Wingtip
17. Januar 2019 um 14:16
21
I think I may have narrowed it down a bit. I was unable to replicate the 502 errors on my mod/admin account, so I impersonated a user who had the problem and encountered it. When the user hits the submit reply button on a longer thread (4700 posts), the page sits on “saving” for a good 20 seconds before eventually failing to post with a 502 error.
Granting that user moderator status immediately fixes the problem.

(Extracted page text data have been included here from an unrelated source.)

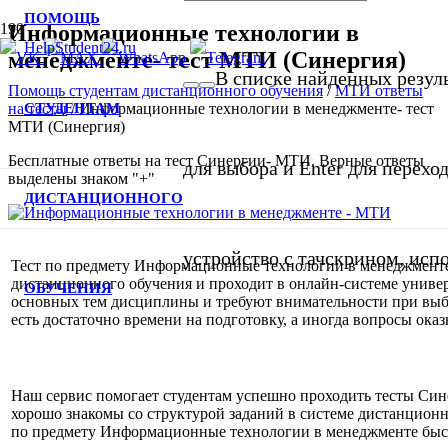
ПОМОЩЬ
Информационные технологии в
менеджменте- тест МТИ (Синергия)
В списке найденных резуль
Помощь студентам дистанционного обучения
/
МТИ ответы
СТУДЕНТАМ
на тесты
/
Информационные технологии в менеджменте- тест
МТИ (Синергия)
Бесплатные ответы на тест Синергии- МТИ. Верные ответы
для выбора и Enter для перехо
выделены знаком "+"
ДИСТАНЦИОННОГО
устройство с тачскрином, исп
Тест по предмету Информационные технологии в менеджменте
дистанционного обучения и проходит в онлайн-системе униве
ОБУЧЕНИЯ
основных тем дисциплины и требуют внимательности при выбо
есть достаточно времени на подготовку, а иногда вопросы ока
Наш сервис помогает студентам успешно проходить тесты Си
хорошо знакомы со структурой заданий в системе дистанцион
по предмету Информационные технологии в менеджменте быс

He was TL2, and granting TL3 did not fix it.
8 „Gefällt mir“
That is very interesting, cc @sam . Good sleuthing!
4 „Gefällt mir“
sam
(Sam Saffron)
17. Januar 2019 um 19:49
23
Since this is new, I am guessing this could be due to the consecutive reply check, will have a look later today
sam
(Sam Saffron)
17. Januar 2019 um 20:44
24
Given we have an easy bypass per:
Can you set max consecutive replies in your site settings to 0 and let me know what happens?
3 „Gefällt mir“
Wingtip
17. Januar 2019 um 20:51
25
I think that MAY have fixed it-- it isn’t 100% reproducible, and I closed the thread I was testing in earlier, but re-opening it I was not able to reproduce. Will ask the users if they’re seeing any more 502s.
2 „Gefällt mir“
sam
(Sam Saffron)
17. Januar 2019 um 20:56
26
hmmm cause I just tested this query in data explorer on a 20k post topic and it is lightning fast.
SELECT user_id
FROM posts
WHERE deleted_at IS NULL
AND NOT hidden
AND topic_id = SOME_TOPIC_ID
ORDER BY post_number DESC
LIMIT 3
I would love to get to the bottom of this.
2 „Gefällt mir“
Wingtip
17. Januar 2019 um 20:59
27
Happy to run whatever you want to help debug, but I’m not familiar with postgres or ruby so need some guidance.
3 „Gefällt mir“
sam
(Sam Saffron)
17. Januar 2019 um 23:26
28
Awesome, can you install Data Explorer Plugin and then run the query above substituting SOME_TOPIC_ID with the topic id of the problem topic?
2 „Gefällt mir“
Wingtip
18. Januar 2019 um 00:49
29
All set. The topic I tested earlier:
3 results. Query completed in 0.5 ms.
and here is the output from the largest topic on the forum that’s not locked, 15k posts:
3 results. Query completed in 0.6 ms.
So seems really fast.
Also so far nobody has seen a 502 error, since we set that parameter to 0.
3 „Gefällt mir“
sam
(Sam Saffron)
18. Januar 2019 um 02:30
30
Thank you so much for ing with me.
I believe I just fixed the culprit here:
committed 02:18AM - 18 Jan 19 UTC
The `posts` relation on `Topic` is not ordered. Using `Topic.posts.first`
is bas… ically the same as asking for a random post, it will depend on DB
order. This breaks on Topic merge and split for example.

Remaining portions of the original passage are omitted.